Copy the data exactly; pictures stay out of the copy.

*** Begin section ***

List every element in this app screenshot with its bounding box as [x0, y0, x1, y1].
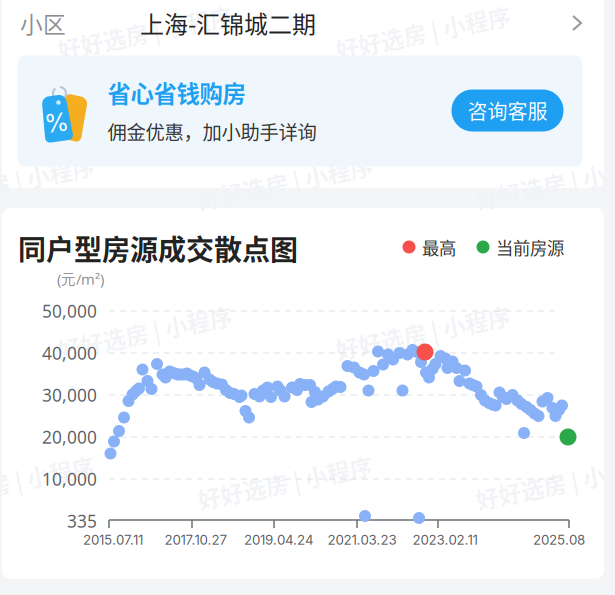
- staticText: 好好选房 | 小程序: [195, 154, 373, 186]
- staticText: 2021.03.23: [328, 532, 396, 548]
- staticText: 好好选房 | 小程序: [0, 154, 95, 186]
- staticText: 小区: [20, 7, 66, 39]
- staticText: (元/m²): [57, 269, 104, 289]
- staticText: 省心省钱购房: [108, 76, 246, 109]
- staticText: 2025.08: [533, 532, 585, 548]
- staticText: 2023.02.11: [412, 532, 478, 548]
- staticText: 40,000: [42, 342, 97, 364]
- staticText: 好好选房 | 小程序: [0, 454, 95, 486]
- staticText: 好好选房 | 小程序: [473, 154, 615, 186]
- button[interactable]: 咨询客服: [452, 90, 564, 132]
- staticText: 上海-汇锦城二期: [140, 6, 316, 40]
- staticText: %: [44, 107, 68, 138]
- staticText: 好好选房 | 小程序: [333, 304, 511, 336]
- staticText: 2015.07.11: [83, 532, 143, 548]
- staticText: 好好选房 | 小程序: [195, 454, 373, 486]
- staticText: 当前房源: [496, 234, 564, 260]
- staticText: 50,000: [42, 300, 97, 322]
- staticText: 2019.04.24: [244, 532, 314, 548]
- staticText: 20,000: [42, 426, 97, 448]
- staticText: 好好选房 | 小程序: [55, 4, 233, 36]
- staticText: 2017.10.27: [164, 532, 228, 548]
- staticText: 同户型房源成交散点图: [18, 228, 298, 268]
- staticText: 佣金优惠，加小助手详询: [108, 117, 316, 145]
- staticText: 咨询客服: [468, 96, 548, 125]
- staticText: 最高: [422, 234, 456, 260]
- staticText: 好好选房 | 小程序: [333, 4, 511, 36]
- staticText: 好好选房 | 小程序: [55, 304, 233, 336]
- staticText: 335: [67, 510, 97, 532]
- staticText: 好好选房 | 小程序: [473, 454, 615, 486]
- button[interactable]: 小区: [2, 0, 604, 46]
- staticText: 10,000: [42, 468, 97, 490]
- staticText: 30,000: [42, 384, 97, 406]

*** End section ***

### EXERCISE ANSWER:
List every element in this app screenshot with its bounding box as [x0, y0, x1, y1].
- staticText: 好好选房 | 小程序: [195, 154, 373, 186]
- staticText: 2021.03.23: [328, 532, 396, 548]
- staticText: 好好选房 | 小程序: [0, 154, 95, 186]
- staticText: 小区: [20, 7, 66, 39]
- staticText: (元/m²): [57, 269, 104, 289]
- staticText: 省心省钱购房: [108, 76, 246, 109]
- staticText: 2025.08: [533, 532, 585, 548]
- staticText: 2023.02.11: [412, 532, 478, 548]
- staticText: 40,000: [42, 342, 97, 364]
- staticText: 好好选房 | 小程序: [0, 454, 95, 486]
- staticText: 好好选房 | 小程序: [473, 154, 615, 186]
- button[interactable]: 咨询客服: [452, 90, 564, 132]
- staticText: 上海-汇锦城二期: [140, 6, 316, 40]
- staticText: %: [44, 107, 68, 138]
- staticText: 好好选房 | 小程序: [333, 304, 511, 336]
- staticText: 2015.07.11: [83, 532, 143, 548]
- staticText: 好好选房 | 小程序: [195, 454, 373, 486]
- staticText: 当前房源: [496, 234, 564, 260]
- staticText: 50,000: [42, 300, 97, 322]
- staticText: 2019.04.24: [244, 532, 314, 548]
- staticText: 20,000: [42, 426, 97, 448]
- staticText: 好好选房 | 小程序: [55, 4, 233, 36]
- staticText: 2017.10.27: [164, 532, 228, 548]
- staticText: 同户型房源成交散点图: [18, 228, 298, 268]
- staticText: 佣金优惠，加小助手详询: [108, 117, 316, 145]
- staticText: 咨询客服: [468, 96, 548, 125]
- staticText: 最高: [422, 234, 456, 260]
- staticText: 好好选房 | 小程序: [333, 4, 511, 36]
- staticText: 好好选房 | 小程序: [55, 304, 233, 336]
- staticText: 335: [67, 510, 97, 532]
- staticText: 好好选房 | 小程序: [473, 454, 615, 486]
- button[interactable]: 小区: [2, 0, 604, 46]
- staticText: 10,000: [42, 468, 97, 490]
- staticText: 30,000: [42, 384, 97, 406]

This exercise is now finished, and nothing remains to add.